VHS is on the way out, or so they tell me. A little while back I unearthed the family's collection of old tape recordings, and have been digitizing everything in an effort to preserve all the old youth sports games and embarassing birthday parties. There's no way I'm going to let my brother forget those. It's a lot of video, and that takes up quite a bit of space. Between that, HD videos recorded more recently, Postgres test databases and source datasets, server backups, and so on, the 3TB of space on my local file server was quickly running out.

I know, right? My first hard drive was 40MB, in two 20MB partitions. And we were glad for that space!

Back in the present, now it was time to add another hard drive. This (otherwise) tiny rooted plug server contained two 3TB USB hard drives in a RAID-1 configuration through the Linux md module. On top of that is lvm. lvm itself could have been used for the RAID-1, but has the disadvantage of not being able to optimize multiple reads, whereas md can allow both disks in the mirror serve different reads at the same time.

I bought a third disk of the same model, so it could be added in to a RAID-5 configuration. These being big USB drives, operations that read and write the disks as a whole (such as RAID rebuild operations) take a while. A long while. I could have unmounted, disassembled the array, rebuilt it as RAID-5, and brought it back after, but keeping it offline for that amount of time wasn't too appealing. Lets attempt an online conversion.

First up, confirming the disks are all the same exact size:
root@plug01:/backup# blockdev --getsize64 /dev/sdd2
2999557554176
root@plug01:/backup# blockdev --getsize64 /dev/sdc2
2999557554176
root@plug01:/backup# blockdev --getsize64 /dev/sdb2
2999557554176
mdadm says the array is in good shape, but it won't be for long.

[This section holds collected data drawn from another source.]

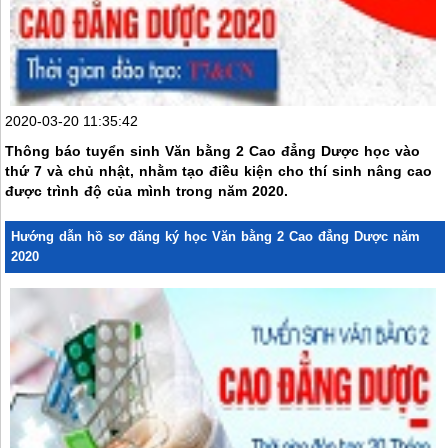
2020-03-20 11:35:42
Thông báo tuyển sinh Văn bằng 2 Cao đẳng Dược học vào
thứ 7 và chủ nhật, nhằm tạo điều kiện cho thí sinh nâng cao
được trình độ của mình trong năm 2020.
Hướng dẫn hồ sơ đăng ký học Văn bằng 2 Cao đẳng Dược năm
2020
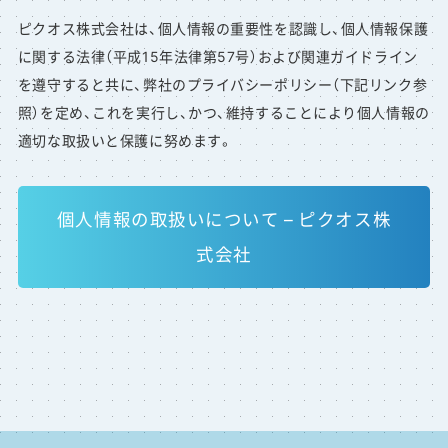
ピクオス株式会社は、個人情報の重要性を認識し、個人情報保護
に関する法律（平成15年法律第57号）および関連ガイドライン
を遵守すると共に、弊社のプライバシーポリシー（下記リンク参
照）を定め、これを実行し、かつ、維持することにより個人情報の
適切な取扱いと保護に努めます。
個人情報の取扱いについて – ピクオス株
式会社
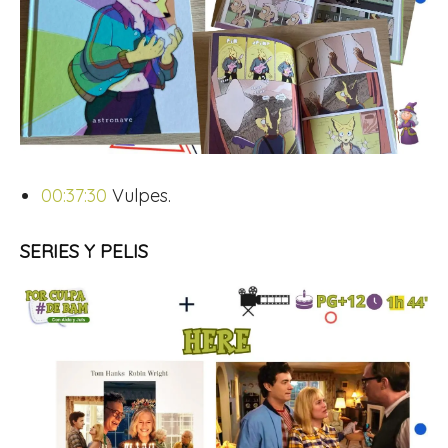
00:37:30
Vulpes.
SERIES Y PELIS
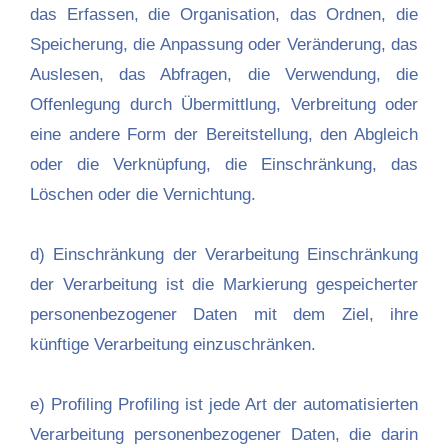
das Erfassen, die Organisation, das Ordnen, die
Speicherung, die Anpassung oder Veränderung, das
Auslesen, das Abfragen, die Verwendung, die
Offenlegung durch Übermittlung, Verbreitung oder
eine andere Form der Bereitstellung, den Abgleich
oder die Verknüpfung, die Einschränkung, das
Löschen oder die Vernichtung.
d) Einschränkung der Verarbeitung Einschränkung
der Verarbeitung ist die Markierung gespeicherter
personenbezogener Daten mit dem Ziel, ihre
künftige Verarbeitung einzuschränken.
e) Profiling Profiling ist jede Art der automatisierten
Verarbeitung personenbezogener Daten, die darin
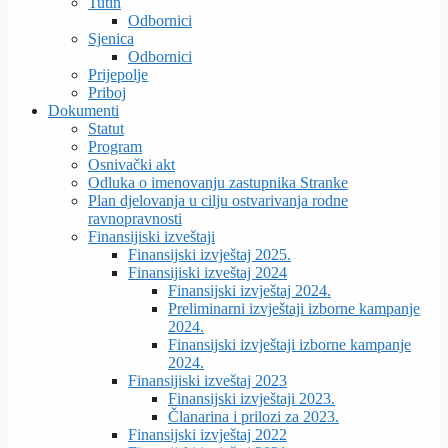
Tutin
Odbornici
Sjenica
Odbornici
Prijepolje
Priboj
Dokumenti
Statut
Program
Osnivački akt
Odluka o imenovanju zastupnika Stranke
Plan djelovanja u cilju ostvarivanja rodne
ravnopravnosti
Finansijiski izveštaji
Finansijski izvještaj 2025.
Finansijiski izveštaj 2024
Finansijski izvještaj 2024.
Preliminarni izvještaji izborne kampanje
2024.
Finansijski izvještaji izborne kampanje
2024.
Finansijiski izveštaj 2023
Finansijski izvještaji 2023.
Članarina i prilozi za 2023.
Finansijski izvještaj 2022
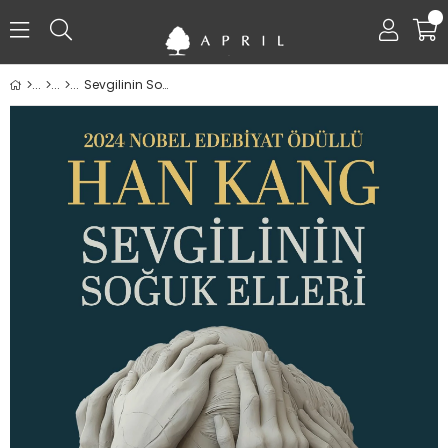
0
Sevgilinin Soğuk Elleri - Han Kang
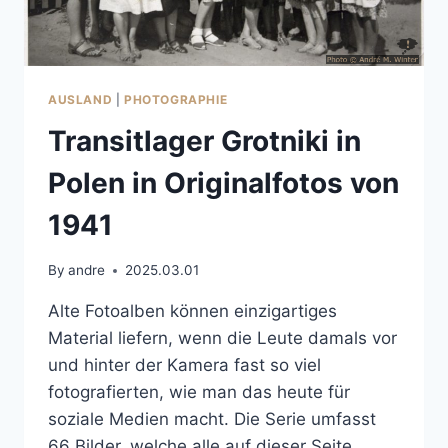
AUSLAND
|
PHOTOGRAPHIE
Transitlager Grotniki in
Polen in Originalfotos von
1941
By
andre
2025.03.01
Alte Fotoalben können einzigartiges
Material liefern, wenn die Leute damals vor
und hinter der Kamera fast so viel
fotografierten, wie man das heute für
soziale Medien macht. Die Serie umfasst
66 Bilder, welche alle auf dieser Seite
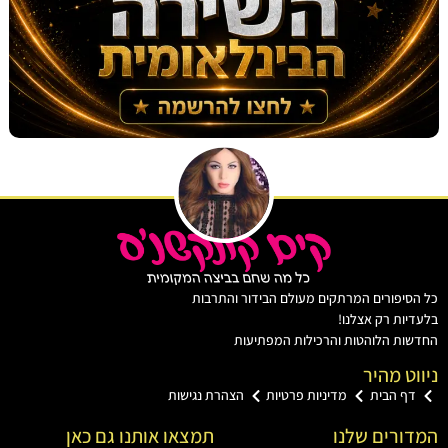
יפורים המרתקים מעולם הבידור והתרבות
ות רק אצלנו!
ת הלוהטות והרכילות המפתיעות
ט מהיר
ף הבית
מדיניות פרטיות
הצהרת נגישות
רים שלנו
תמצאו אותנו גם כאן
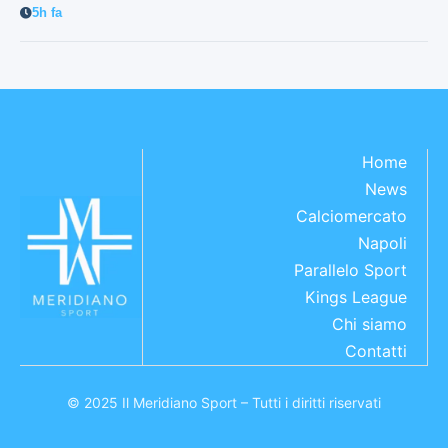
5h fa
Home
News
Calciomercato
Napoli
Parallelo Sport
Kings League
Chi siamo
Contatti
© 2025 Il Meridiano Sport – Tutti i diritti riservati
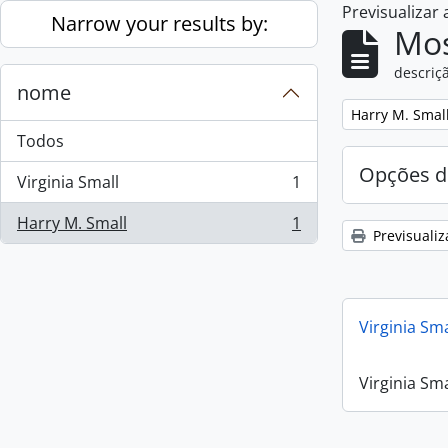
Previsualizar
Skip to main content
Narrow your results by:
Mos
descriçã
nome
Remove filter:
Harry M. Smal
Todos
Opções d
Virginia Small
1
, 1 resultados
Harry M. Small
1
, 1 resultados
Previsualiz
Virginia Sm
Virginia Sm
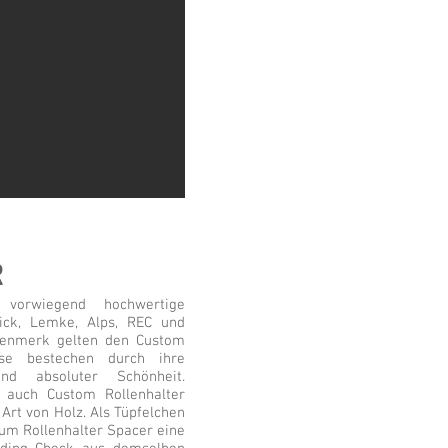
R
orwiegend hochwertige
tick, Lemke, Alps, REC und
genmerk gelten den Custom
ese bestechen durch ihre
nd absoluter Schönheit.
ch auch Custom Rollenhalter
Art von Holz. Als Tüpfelchen
zum Rollenhalter Spacer eine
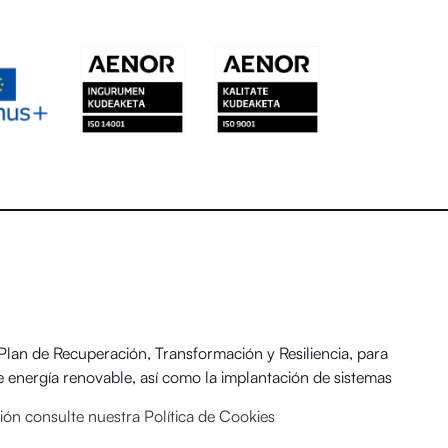
an de Recuperación, Transformación y Resiliencia, para
 energía renovable, así como la implantación de sistemas
 y el Reto Demográfico.
ación consulte nuestra
Política de Cookies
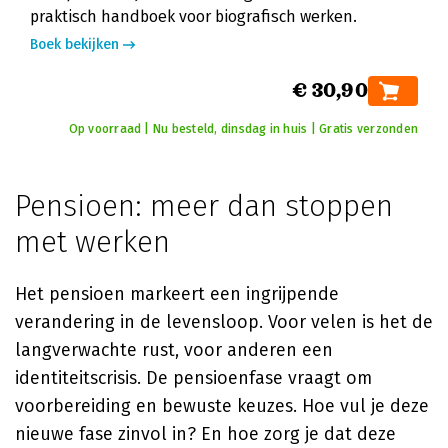
praktisch handboek voor biografisch werken.
Boek bekijken
€ 30,90
Op voorraad | Nu besteld, dinsdag in huis | Gratis verzonden
Pensioen: meer dan stoppen
met werken
Het pensioen markeert een ingrijpende
verandering in de levensloop. Voor velen is het de
langverwachte rust, voor anderen een
identiteitscrisis. De pensioenfase vraagt om
voorbereiding en bewuste keuzes. Hoe vul je deze
nieuwe fase zinvol in? En hoe zorg je dat deze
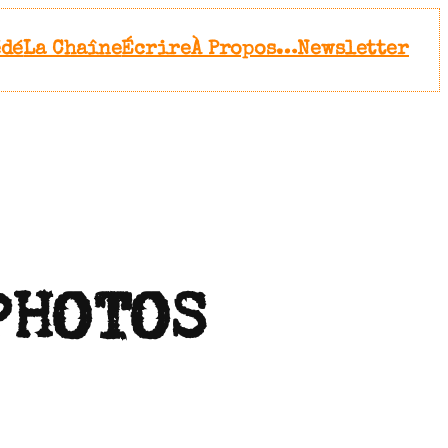
édé
La Chaîne
Écrire
À Propos…
Newsletter
PHOTOS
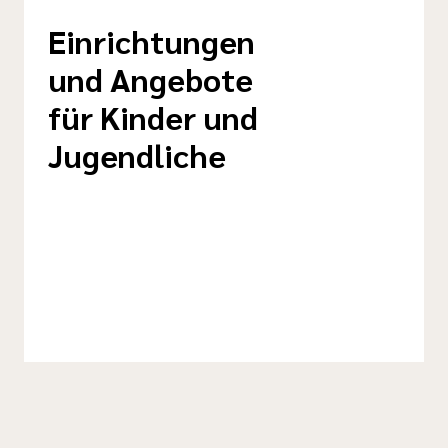
Einrichtungen
und Angebote
für Kinder und
Jugendliche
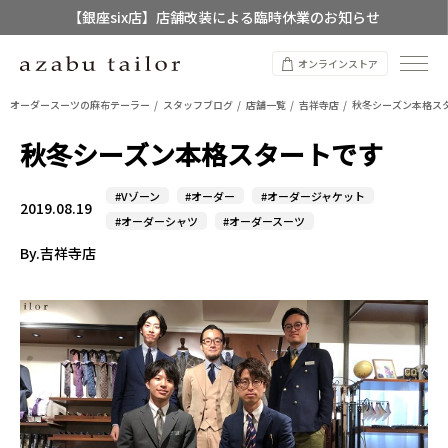
【店舗限定】レディースオーダースーツ
8/12~8/16 夏季休業のお知らせ
オンラインストア
オーダースーツの麻布テーラー
スタッフブログ
店舗一覧
吉祥寺店
秋冬シーズン本格ス
秋冬シーズン本格スタートです
#Vゾーン
#オーダー
#オーダージャケット
2019.08.19
#オーダーシャツ
#オーダースーツ
By.吉祥寺店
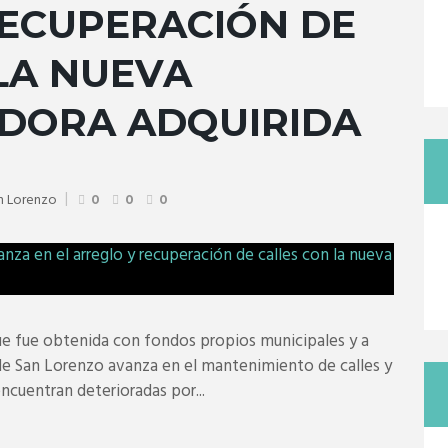
RECUPERACIÓN DE
LA NUEVA
DORA ADQUIRIDA
n Lorenzo
0
0
0
que fue obtenida con fondos propios municipales y a
 de San Lorenzo avanza en el mantenimiento de calles y
ncuentran deterioradas por...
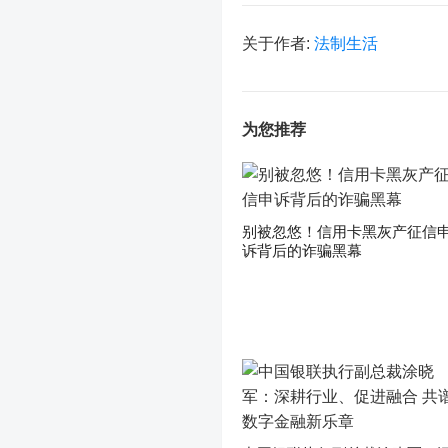
关于作者:
法制生活
为您推荐
别被忽悠！信用卡黑灰产征信
诉背后的诈骗黑幕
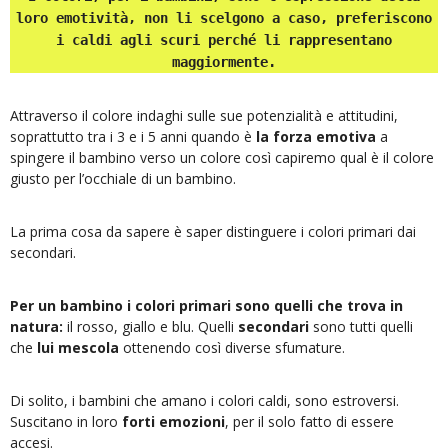
loro emotività, non li scelgono a caso, preferiscono
i caldi agli scuri perché li rappresentano
maggiormente.
Attraverso il colore indaghi sulle sue potenzialità e attitudini,
soprattutto tra i 3 e i 5 anni quando è
la forza emotiva
a
spingere il bambino verso un colore così capiremo qual è il colore
giusto per l’occhiale di un bambino.
La prima cosa da sapere è saper distinguere i colori primari dai
secondari.
Per un bambino i colori primari sono quelli che trova in
natura:
il rosso, giallo e blu. Quelli
secondari
sono tutti quelli
che
lui mescola
ottenendo così diverse sfumature.
Di solito, i bambini che amano i colori caldi, sono estroversi.
Suscitano in loro
forti emozioni
, per il solo fatto di essere
accesi.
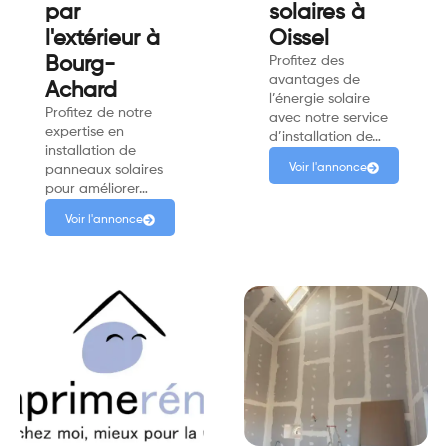
par
solaires à
l'extérieur à
Oissel
Bourg-
Profitez des
avantages de
Achard
l’énergie solaire
Profitez de notre
avec notre service
expertise en
d’installation de…
installation de
Voir l'annonce
panneaux solaires
pour améliorer…
Voir l'annonce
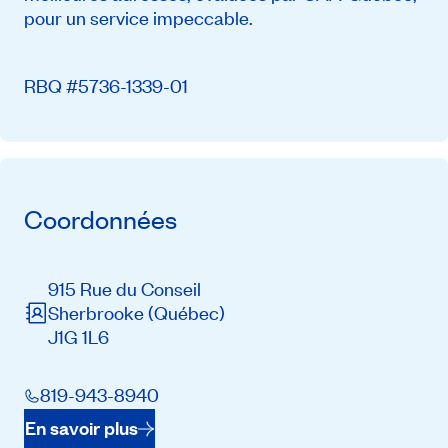
pour un service impeccable.
RBQ #5736-1339-01
Coordonnées
915 Rue du Conseil
Sherbrooke
(Québec)
J1G 1L6
819-943-8940
En savoir plus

We'll need to break the RAID-1 in order to recreate the RAID-5. Yes, it's as scary as it sounds. Backups were double checked. Backups were triple checked. To break the array set one of the devices as failed, then remove it:
Number Major Minor RaidDevice State
0 8 34 0 active sync /dev/sdc2
1 8 18 1 active sync /dev/sdb2
root@plug01:/backup# mdadm /dev/md0 -f /dev/sdc2 # Set as failed
mdadm: set /dev/sdc2 faulty in /dev/md0
root@plug01:/backup# mdadm /dev/md0 -r /dev/sdc2 # Remove from array
mdadm: hot removed /dev/sdc2 from /dev/md0
Now we have an ex-RAID-1 (sdb2) with two spare disks (sdc2 and sdd2.) Those two spare partitions can then be put into a RAID-5 configuration.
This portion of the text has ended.